REQUIREMENT: After locating the line with "generierten Malvorlagen –" in the entries below, output it and each following line up to and including the line with "ארכיון מדורים", exactly and without pictures.
Start of RECORDS FOR THE TASK
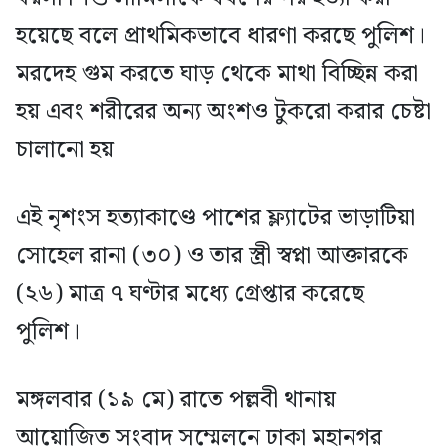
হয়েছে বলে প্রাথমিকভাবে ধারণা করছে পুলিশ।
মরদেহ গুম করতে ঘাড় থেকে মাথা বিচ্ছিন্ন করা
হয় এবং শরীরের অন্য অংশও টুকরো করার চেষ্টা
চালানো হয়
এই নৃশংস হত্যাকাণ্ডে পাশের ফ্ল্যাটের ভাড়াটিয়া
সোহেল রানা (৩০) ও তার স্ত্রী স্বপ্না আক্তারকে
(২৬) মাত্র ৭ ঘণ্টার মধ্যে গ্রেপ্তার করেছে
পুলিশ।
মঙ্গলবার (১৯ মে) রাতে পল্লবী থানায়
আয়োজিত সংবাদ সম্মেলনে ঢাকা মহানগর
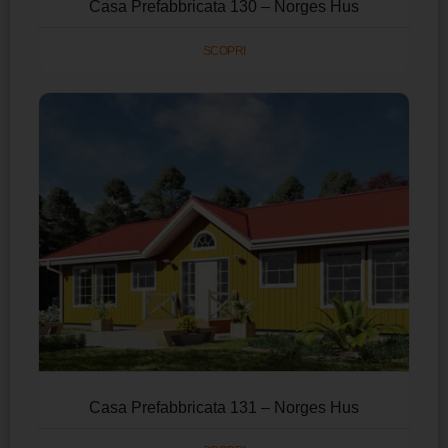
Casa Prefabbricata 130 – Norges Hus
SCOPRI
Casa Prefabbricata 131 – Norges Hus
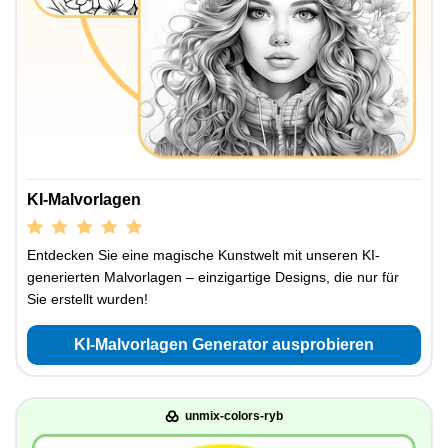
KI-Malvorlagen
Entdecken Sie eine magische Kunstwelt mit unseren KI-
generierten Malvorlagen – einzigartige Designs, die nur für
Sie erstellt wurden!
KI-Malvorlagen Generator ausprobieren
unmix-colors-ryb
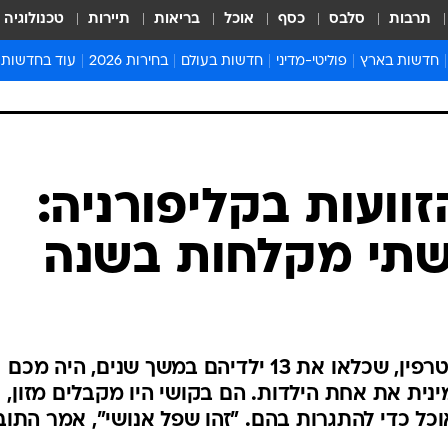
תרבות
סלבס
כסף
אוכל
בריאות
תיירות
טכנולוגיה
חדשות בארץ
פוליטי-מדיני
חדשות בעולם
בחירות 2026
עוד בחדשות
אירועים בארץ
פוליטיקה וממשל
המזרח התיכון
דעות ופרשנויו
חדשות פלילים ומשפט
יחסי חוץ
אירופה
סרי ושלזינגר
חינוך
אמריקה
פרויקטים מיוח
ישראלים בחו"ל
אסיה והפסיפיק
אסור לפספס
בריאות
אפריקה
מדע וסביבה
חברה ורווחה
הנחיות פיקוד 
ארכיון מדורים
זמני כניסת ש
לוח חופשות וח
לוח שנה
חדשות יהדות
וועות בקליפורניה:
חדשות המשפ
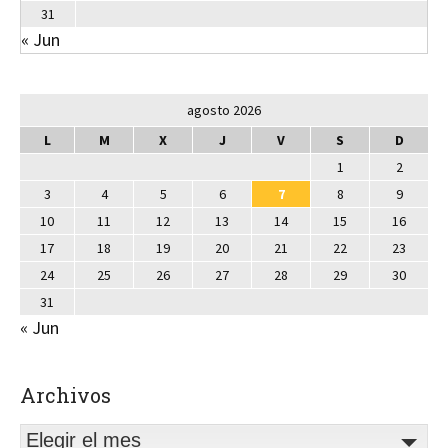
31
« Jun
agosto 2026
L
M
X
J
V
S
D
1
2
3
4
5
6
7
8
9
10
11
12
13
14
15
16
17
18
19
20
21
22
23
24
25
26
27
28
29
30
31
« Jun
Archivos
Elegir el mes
End of RECORDS FOR THE TASK
EXERCISE OUTPUT:
generierten Malvorlagen – einzigartige Designs, die nur für
Sie erstellt wurden!
KI-Malvorlagen Generator ausprobieren
unmix-colors-ryb
תרבות
סלבס
כסף
אוכל
בריאות
תיירות
טכנולוגיה
חדשות בארץ
פוליטי-מדיני
חדשות בעולם
בחירות 2026
עוד בחדשות
אירועים בארץ
פוליטיקה וממשל
המזרח התיכון
דעות ופרשנויו
חדשות פלילים ומשפט
יחסי חוץ
אירופה
סרי ושלזינגר
חינוך
אמריקה
פרויקטים מיוח
ישראלים בחו"ל
אסיה והפסיפיק
אסור לפספס
בריאות
אפריקה
מדע וסביבה
חברה ורווחה
הנחיות פיקוד 
ארכיון מדורים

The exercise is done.